Il mercato e il giornalismo: chi osa viene premiato

28 Settembre 2007 • Etica e Qualità • by

Il Corriere del Ticino, 28.9.2007

La tendenza è emersa negli Stati Uniti: sempre più giornalisti ritengono che il successo di alcuni quotidiani rispetto ad altri di pari dimensioni e influenza sia da ricercare nella capacità di fare giornalismo d’inchiesta e, all’occorrenza, di denuncia.
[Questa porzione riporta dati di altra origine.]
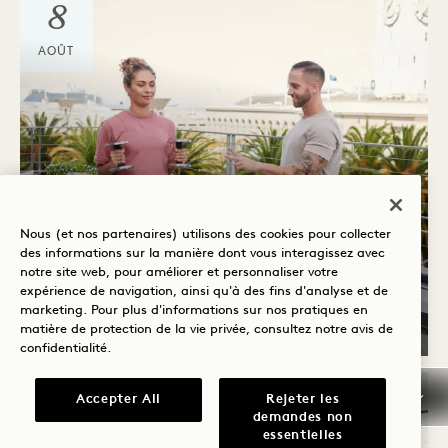
8
AOÛT
Terrasse côtière de Prairie
Nous (et nos partenaires) utilisons des cookies pour collecter
LEVER DE SOLEIL DU
des informations sur la manière dont vous interagissez avec
SAMEDI
notre site web, pour améliorer et personnaliser votre
expérience de navigation, ainsi qu'à des fins d'analyse et de
marketing. Pour plus d'informations sur nos pratiques en
Tous les samedis
matière de protection de la vie privée, consultez notre
avis de
confidentialité
.
Accepter All
Rejeter les
TUE
demandes non
11
essentielles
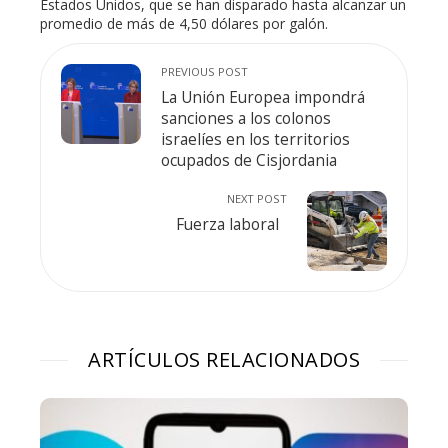
Estados Unidos, que se han disparado hasta alcanzar un
promedio de más de 4,50 dólares por galón.
PREVIOUS POST
La Unión Europea impondrá
sanciones a los colonos
israelíes en los territorios
ocupados de Cisjordania
NEXT POST
Fuerza laboral
ARTÍCULOS RELACIONADOS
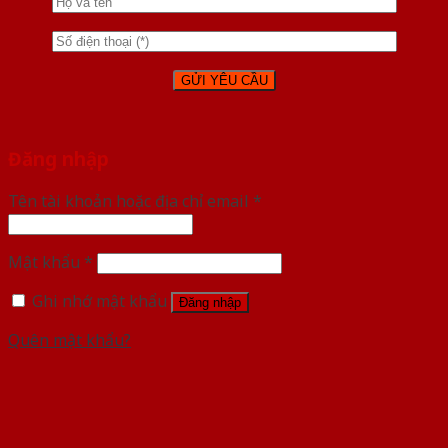
Đăng nhập
Tên tài khoản hoặc địa chỉ email
*
Mật khẩu
*
Ghi nhớ mật khẩu
Đăng nhập
Quên mật khẩu?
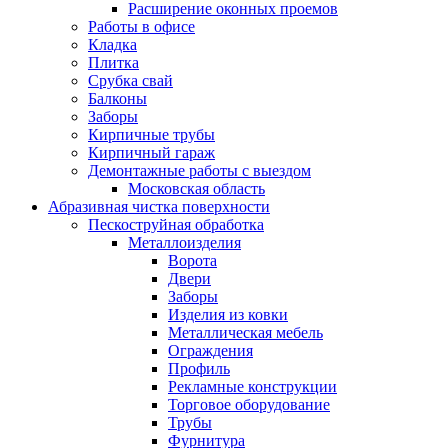
Расширение оконных проемов
Работы в офисе
Кладка
Плитка
Срубка свай
Балконы
Заборы
Кирпичные трубы
Кирпичный гараж
Демонтажные работы с выездом
Московская область
Абразивная чистка поверхности
Пескоструйная обработка
Металлоизделия
Ворота
Двери
Заборы
Изделия из ковки
Металлическая мебель
Ограждения
Профиль
Рекламные конструкции
Торговое оборудование
Трубы
Фурнитура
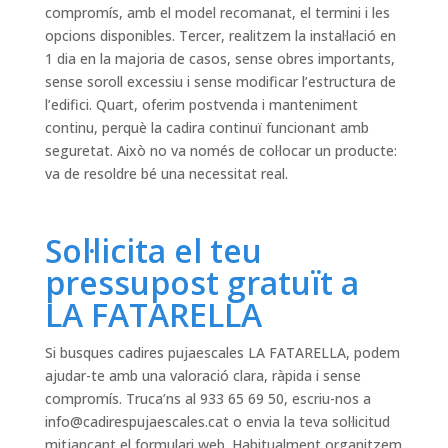
compromís, amb el model recomanat, el termini i les
opcions disponibles. Tercer, realitzem la instal·lació en
1 dia en la majoria de casos, sense obres importants,
sense soroll excessiu i sense modificar l’estructura de
l’edifici. Quart, oferim postvenda i manteniment
continu, perquè la cadira continuï funcionant amb
seguretat. Això no va només de col·locar un producte:
va de resoldre bé una necessitat real.
Sol·licita el teu
pressupost gratuït a
LA FATARELLA
Si busques cadires pujaescales LA FATARELLA, podem
ajudar-te amb una valoració clara, ràpida i sense
compromís. Truca’ns al 933 65 69 50, escriu-nos a
info@cadirespujaescales.cat
o envia la teva sol·licitud
mitjançant el formulari web. Habitualment organitzem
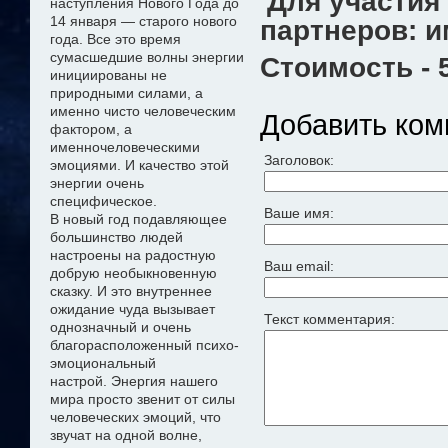
Для участи
наступления Нового Года до
14 января — старого нового
партнеров: и
года. Все это время
сумасшедшие волны энергии
Стоимость - 
инициированы не
природными силами, а
именно чисто
человеческим
Добавить ком
фактором, а
именно
человеческими
Заголовок:
эмоциями. И качество этой
энергии очень
специфическое.
Ваше имя:
В новый год подавляющее
большинство людей
настроены на радостную
Ваш email:
добрую необыкновенную
сказку
. И это внутреннее
ожидание чуда
вызывает
Текст комментария:
однозначный и очень
благорасположенный психо-
эмоциональный
настрой
.
Э
нергия нашего
мира просто звенит от силы
человеческих эмоций, что
звучат на одной волне,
Certo la situazione americana è diversa da quella europea: il Paese è talmente grande che, fatti salvi il Wall Stre­et Journal e Usa Today, non esiste una stampa «nazionale», bensì testate leader nei singoli Sta­ti o nelle grandi metropoli, talvolta senza seri concorrenti. Il che spiega perché per anni il mer­cato editoriale statunitense sia stato assai reddi­tizio. Ma l’avvento di Internet sta avendo un du­plice effetto: lettori e pubblicità tendono a mi­grare sulla Rete. Però alcuni giornali resistono meglio di altri. Come? Sebbene la prova empiri­ca sia difficile da ottenere, l’impressione, suffra­gata da alcuni articoli della nota rivista di set­tore Columbia Journalism Review, è che il pub­blico sia disposto a rinnovare l’abbonamento se il quotidiano è vivace, originale e, soprattutto, se svolge il suo ruolo di «cane da guardia» del si­stema. I media che si appiattiscono o che si mo­strano troppo compiacenti verso il potere politi­co perderebbero copie anche operando in condi­zioni di monopolio.
I media non sono una scienza esatta e bisogna evitare paragoni impropri e generalizzazioni fret­tolose, ma osservando quel che accade in Italia, si può dedurre o perlomeno sperare che la rego­la valga anche nel Vecchio Continente. Più di una testata sta riscoprendo il coraggio della de­nuncia, con immediato ritorno nelle edicole. In­somma, chi osa viene premiato. Le inchieste di Gian Antonio Stella sul Corriere della Sera, ad esempio, riscontrano un innegabile apprezza­mento; idem il Giornale quando svela i retrosce­na della vicenda Unipol o la Repubblica che, in solitudine, denuncia l’esistenza alla Telecom di un servizio di monitoraggio illegale da Grande Fratello. In tv la tendenza è analoga: la trasmis­sione Report della Gabanelli è seguitissima, co­sì come le Iene per i suoi scoop, come quello sul consumo di droga tra i parlamentari.
Un tempo erano soprattutto i settimanali a sco­prire e denunciare gli scandali; ma nell’ultimo decennio i magazine hanno perso, complessiva­mente, molta grinta, diventando troppo preve­dibili; spesso per timore di infastidire gli inser­zionisti pubblicitari. Ultimamente anche su que­sto fronte sono emersi sintomi di risveglio, in par­ticolare dall’Espresso, che già nel 2006 movimen­tò l’estate con un’inchiesta sullo sfruttamento – anzi, sulla schiavitù – degli immigrati, impiega­ti senza contratto e con stipendi miserevoli nel­la raccolta di pomodori in Puglia. Quest’anno il settimanale romano ha concesso il bis, risultato politicamente molto più rilevante. Ai primi di settembre ha scoperchiato «Casa Nostra», rive­lando i nomi dei politici che hanno comprato nella capitale a prezzi stracciati appartamenti e attici messi in vendita da enti pubblici e assicu­razioni. E che nomi: il presidente del Senato Ma­rini, il sindaco di Roma e probabile leader del Partito democratico Veltroni, il ministro della Giustizia Mastella e ancora: Casini, Violante, il giornalista Giuliano Ferrara, il sindacalista Bo­nanni. Quasi tutta gente vicina al governo Pro­di. E qui sta la particolarità dell’Espresso: pur essendo un settimanale indipendente è di sini­stra, ma non si è censurato. Ha preferito fare buon giornalismo, anche a costo di danneggia­re i partiti dell’Unione. E infatti la reazione dei lettori è stata di sdegnato plauso per la direttri­ce Daniela Hamaui. I politici coinvolti si sono infuriati. Ma l’Espresso ha tirato avanti. Buon segno.